Com 75% da superfície destinada ao milho de primeira linha já plantada, há um alerta para os fortes aumentos da uréia, fertilizante fundamental para o desenvolvimento dos grãos amarelos. Espera-se que chuvas completem o trabalho de plantio.

Redação com informações de El Agrario
05-Out-2021 11:33

Conforme divulgado pela Bolsa de Valores de Rosário (BCR), 75% da área destinada ao milho de primeira classe já está implantada no núcleo agrícola nacional. Ao longo da última semana, houve 15% de avanço no trabalho de plantio.

Segundo analistas da Bolsa de Valores de Rosário, embora o percentual de evolução até o momento seja semelhante ao dos últimos anos, a diferença é que "este ano há mais hectares para semear e há a preocupação de que as tempestades passem sem sair de milímetros", conforme alertado da entidade do mercado de ações .

De acordo com os relatórios, o centro sul de Santa Fé já está finalizando o trabalho de plantio, enquanto o norte de Buenos Aires é a área mais atrasada. Por outro lado, existem cidades a oeste da área núcleo onde o plantio foi interrompido por falta de água. " Nos Canais, 30% faltam para semear, em Bigand, 10%." Os assessores indicam a respeito desse assunto que o limite de espera para o plantio é até meados de outubro, caso contrário, perder-se-ão hectares.

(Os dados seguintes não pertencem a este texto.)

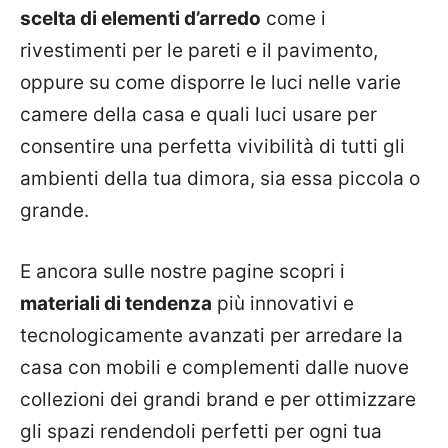
scelta di elementi d’arredo
come i
rivestimenti per le pareti e il pavimento,
oppure su come disporre le luci nelle varie
camere della casa e quali luci usare per
consentire una perfetta vivibilità di tutti gli
ambienti della tua dimora, sia essa piccola o
grande.
E ancora sulle nostre pagine scopri i
materiali di tendenza
più innovativi e
tecnologicamente avanzati per arredare la
casa con mobili e complementi dalle nuove
collezioni dei grandi brand e per ottimizzare
gli spazi rendendoli perfetti per ogni tua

Acompanhando a questão das safras de grãos amarelos , na bolsa de valores eles levantam preocupações com a forte alta dos preços dos fertilizantes, dado o trabalho de semeadura do milho de primeira classe. “Há um aumento muito importante de fertilizantes, a ureia aumentou muito esta semana. Também há aumentos do glifosato e faltam alguns insumos específicos ”, relatou o General Pinto. Além disso, foi levantado: “Faltam muitos insumos. Falta uréia, não sabemos se é temporária ou não. Falta também glifosato, achamos que pode ser por problemas de produção na China ”, alertaram da Canals.

Segundo fontes do mercado, a uréia , fertilizante mais utilizado pelos produtores de grãos amarelos, sofreu forte alta de 24% nos últimos três meses . O cereal também subiu, mas muito menos: aumentou 8%. Assim, o índice de entrada / saída passou de 3,1 para 3,5, conforme detalhado pelo BCR.